Back in the early eighties I answered an ad for a position working with the dancers down on the " Block " in Baltimore City at the Hustler Club . The position required applying make up and making sure the girls were clothed accordingly . The guy said the position paid 125K a year with tons of benefits . Hm .................I told him I was definately interested .  He told me to get out to Chicago ASAP . I had to ask him why Chicago ? He told me that's where the application line started . 

Actually , I've enjoyed all my past jobs or I wouldn't have worked them .


----------



## jcp (Dec 24, 2022)

Never took a job I didn't enjoy....including the military (Navy, aviation machinist mate jet, helicopter engines and power trains, ashore and at sea). Spent 31 years in a job shop machine shop. I've repaired or constructed a lot of equipment for items from, oil field, mining, restaurant equipment, aircraft parts, artificial limbs (while the owner of the prothesis waited in the office), construction equipment, food manufacturing machinery, farming/ranching, etc. Most every day was a hoot. Had good guys to work with and a great owner/boss. I've been retired from that job for 10 years and I still miss it.


----------



## Boswell (Dec 24, 2022)

mmcmdl said:


> Actually , I've enjoyed all my past jobs or I wouldn't have worked them .

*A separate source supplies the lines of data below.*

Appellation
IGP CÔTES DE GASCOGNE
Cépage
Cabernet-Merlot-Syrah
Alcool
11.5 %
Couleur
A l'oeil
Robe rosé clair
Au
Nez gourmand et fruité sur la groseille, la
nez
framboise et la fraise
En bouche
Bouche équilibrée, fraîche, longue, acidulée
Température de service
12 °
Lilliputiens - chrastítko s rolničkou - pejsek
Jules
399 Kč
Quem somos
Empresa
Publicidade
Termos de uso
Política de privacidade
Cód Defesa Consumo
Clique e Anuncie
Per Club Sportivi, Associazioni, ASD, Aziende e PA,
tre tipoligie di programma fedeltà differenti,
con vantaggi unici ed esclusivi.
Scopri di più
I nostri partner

Could not agree more. My personal motto is "If your not having fun, change something"


----------



## RJSakowski (Dec 24, 2022)

You know you have a good job when you wake up each morning  looking forward to going in to work, the time flies by so quickly  that before you realize it, it is quitting time, and you have a good feeling about your accomplishments.  Having good colleagues is a bonus and have miserable colleagues can be a real downer.  I was fortunate enough that in my last sixteen years of employment, I was virtually unsupervised.  I had superiors and broad goals were set but the actual execution of those those objectives was left to me.

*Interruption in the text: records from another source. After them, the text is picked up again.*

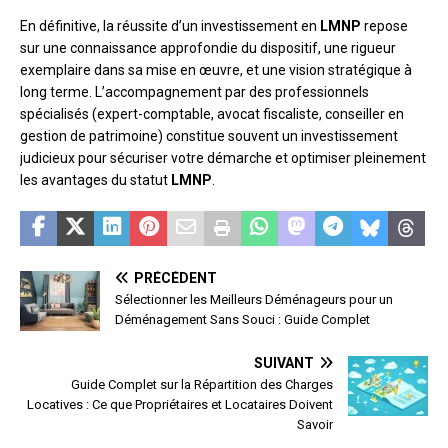
En définitive, la réussite d’un investissement en
LMNP
repose
sur une connaissance approfondie du dispositif, une rigueur
exemplaire dans sa mise en œuvre, et une vision stratégique à
long terme. L’accompagnement par des professionnels
spécialisés (expert-comptable, avocat fiscaliste, conseiller en
gestion de patrimoine) constitue souvent un investissement
judicieux pour sécuriser votre démarche et optimiser pleinement
les avantages du statut
LMNP
.
PRÉCÉDENT
Sélectionner les Meilleurs Déménageurs pour un
Déménagement Sans Souci : Guide Complet
SUIVANT
Guide Complet sur la Répartition des Charges
Locatives : Ce que Propriétaires et Locataires Doivent
Savoir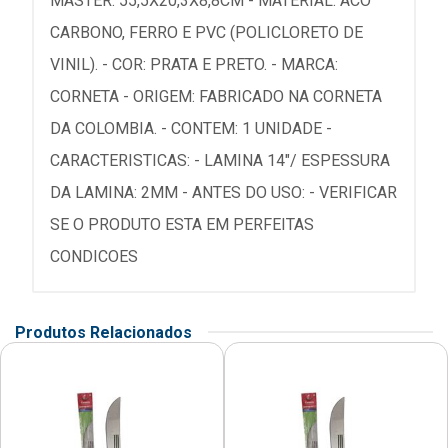
MASTER: 55,5X20,3X8,8CM - MATERIAL: ACO
CARBONO, FERRO E PVC (POLICLORETO DE
VINIL). - COR: PRATA E PRETO. - MARCA:
CORNETA - ORIGEM: FABRICADO NA CORNETA
DA COLOMBIA. - CONTEM: 1 UNIDADE -
CARACTERISTICAS: - LAMINA 14"/ ESPESSURA
DA LAMINA: 2MM - ANTES DO USO: - VERIFICAR
SE O PRODUTO ESTA EM PERFEITAS
CONDICOES
Produtos Relacionados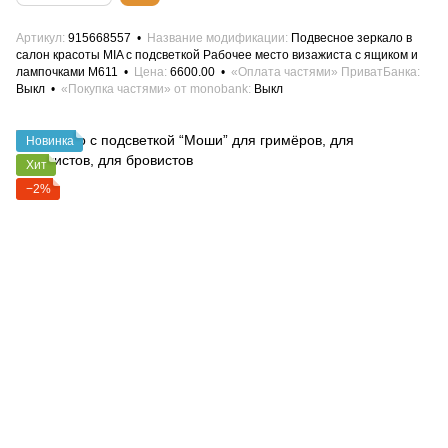
Артикул
915668557
Название модификации
Подвесное зеркало в
салон красоты MIA с подсветкой Рабочее место визажиста с ящиком и
лампочками М611
Цена
6600.00
«Оплата частями» ПриватБанка
Выкл
«Покупка частями» от monobank
Выкл
Новинка
Хит
−2%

I continued working for years after reaching retirement age because I enjoyed the work and felt that I was personally making a contribution to something that would benefit the greater society.  I decided to retire mostly because with all the work hours and hours spent on home projects, I was beginning to resent anyone or anything putting additional demands on my time.  I was needing more personal time and to only way to get it was to quit work.  I had requests from former employers to do consulting work but I purposely set extraordinarily high rates for my services.  At least if you were going t impact my free time, there would be a lucrative reward for it.


----------



## RandyWilson (Dec 24, 2022)

The first twenty five years of my automotive career had a simple design. If the test drive wasn't going to be fun, I wasn't working on it. I ended up in shops near the local college and medical complex. One job, doing mostly BMW and Jaguar, I relented and worked on a Chrysler minivan "for a good customer". Then they took in a second one, so I quit. Moved from there to a racing shop; mostly VHRA, but some SCCA. Eventually I moved to a more lucrative specialty. Gone was the fun test drives. In it's place was a steep learning curve and mucho more money. I hated it. Not the learning or the subject, but the actual shop environment and the F'n politics. Two years ago I up and quit. Didn't know what I was going to do; didn't care. Just gave my notice. Didn't tell anyone at all.

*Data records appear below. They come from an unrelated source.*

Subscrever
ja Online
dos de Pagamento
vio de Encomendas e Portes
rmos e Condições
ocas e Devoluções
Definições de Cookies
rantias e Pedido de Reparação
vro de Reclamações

Two days later I got a phone call from a strange area code I almost didn't answer.  It was the prez of an automotive specialty company. They were looking for someone and my name came up through a friend of a friend deal. I took it. I now work from home doing tech support with a side of engineering, a bit of R&D and even a touch of web design. And I"m lovin' it! I work directly with a dozen people. Some of them I've known from years of online forums, but I've never met a single one of them in real life. Never been to the home office. Never even been to that state. And I like it that way.


----------



## Provincial (Dec 24, 2022)

My first job after getting out of school was sweeping floors in a job shop that mostly repaired logging and sawmill equipment, but took in any job that walked in the door.  They put me on machines and I progressed up to machinist, running every machine in the shop.  I stayed there while I learned to fly, and they always wanted me to help out there even after I got paying flying jobs.  My lifetime interest in machining comes from that job.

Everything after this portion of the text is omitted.